The government’s new investment minister – the latest in a series of ministers imported from the normal world by means of a life peerage – is Poppy Gustafsson, who was the co-founder and CEO of the cyber security firm Darktrace until it was sold to an American private equity last month. Leading the government’s new Industrial Strategy Advisory Council is Clare Barclay, CEO of Microsoft UK. Top billing at yesterday’s summit (14 October) was given to Google’s former CEO, Eric Schmidt.
These tech execs doubtless have some valuable insights about what will encourage businesses like theirs to invest, but it’s easy to imagine how their policy advice could be accused of interest. The public sector is one of Big Tech’s biggest clients – Microsoft was paid £112.7 million from the public purse last year alone, according to Tussell – and the tech industry spends heavily on lobbying governments because regulation is probably its biggest risk.
This is certainly the case for Google: last week, the US Department of Justice filed court documents which stated possible “remedies” to antitrust violations could include forcing the company to share data with its competitors, or even breaking it up.
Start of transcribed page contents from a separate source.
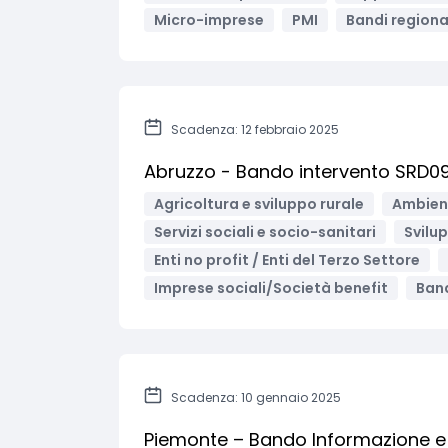
Micro-imprese
PMI
Bandi regional
Scadenza: 12 febbraio 2025
Abruzzo - Bando intervento SRD09: 
Agricoltura e sviluppo rurale
Ambient
Servizi sociali e socio-sanitari
Svilu
Enti no profit / Enti del Terzo Settore
Imprese sociali/Società benefit
Band
Scadenza: 10 gennaio 2025
Piemonte – Bando Informazione e p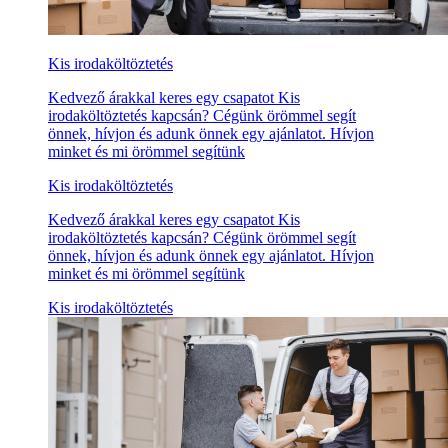
Kis irodaköltöztetés
Kedvező árakkal keres egy csapatot Kis
irodaköltöztetés kapcsán? Cégünk örömmel segít
önnek, hívjon és adunk önnek egy ajánlatot. Hívjon
minket és mi örömmel segítünk
Kis irodaköltöztetés
Kedvező árakkal keres egy csapatot Kis
irodaköltöztetés kapcsán? Cégünk örömmel segít
önnek, hívjon és adunk önnek egy ajánlatot. Hívjon
minket és mi örömmel segítünk
Kis irodaköltöztetés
The UK’s Digital Markets, Competition and Consumers Act, passed into law this year by the last government, gives our competition regulator more power to police Big Tech, but yesterday Starmer all but warned the Competition and Markets Authority not to use it, telling the assembled businesspeople: “We will make sure that every regulator in this country, especially our economic and competition regulators, takes growth as seriously as this room does”. On stage with Schmidt, Starmer declared the UK would “run towards” AI, which could be used to “reimagine” the NHS. Schmidt was clear that companies like Google would spend in a less regulated country: “maybe you need a minister for anti-regulation”, he told Starmer, delivering the line with enough of a smile that it could, if necessary, be taken as a joke.
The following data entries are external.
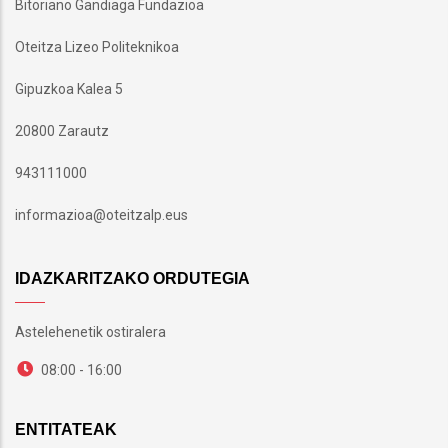
Bitoriano Gandiaga Fundazioa
Oteitza Lizeo Politeknikoa
Gipuzkoa Kalea 5
20800 Zarautz
943111000
informazioa@oteitzalp.eus
IDAZKARITZAKO ORDUTEGIA
Astelehenetik ostiralera
08:00 - 16:00
ENTITATEAK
Technology has been reliably providing productivity growth and making people better off for centuries, and it seems this government is very comfortable with making Britain a more lightly regulated option to the US and Europe if this helps to “crowd in” private investment. But technology isn’t a silver bullet for growth.
One of the best things I’ve read on economic growth recently has been this blog by the economist and former No 10 advisor Giles Wilkes, who points out that in the basket of goods and services we all consume, a small group of things have been made much cheaper by the technological revolution. “Making photos and videos” and “data processing” have fallen in price dramatically as everyone bought smartphones, but these benefits haven’t spread out into other sectors. The fact that you can buy a theatre ticket online doesn’t make actors more productive; they still act to the same size audience over the same period. You can order food through an app, but that doesn’t make it cheaper to cook some chicken (in fact the chicken is much more expensive thanks to higher energy prices). Certainly the tech sector creates new jobs and new skills, but the services it provides often chiefly of benefit to the tech sector itself.
You could argue that what’s really noticeable about a lot of the tech sector’s innovations – such as social media, ridesharing or large language models – is that they often look a lot like ways of turning things other people are doing into work done for the benefit of Big Tech.
Starmer told the audience in the Guildhall yesterday that the “key test” of all regulation “is, of course, growth”. This seems to have passed without much comment, but it is quite a shocking thing for a prime minister to say in a country that has had its fair share of regulatory scandals and which, like others, still bears the economic scars of the 2008 crash. He might perhaps have said the same of deregulation; if the government is going to slash away at red tape on behalf of one sector, it had better know what we’ll be getting in return.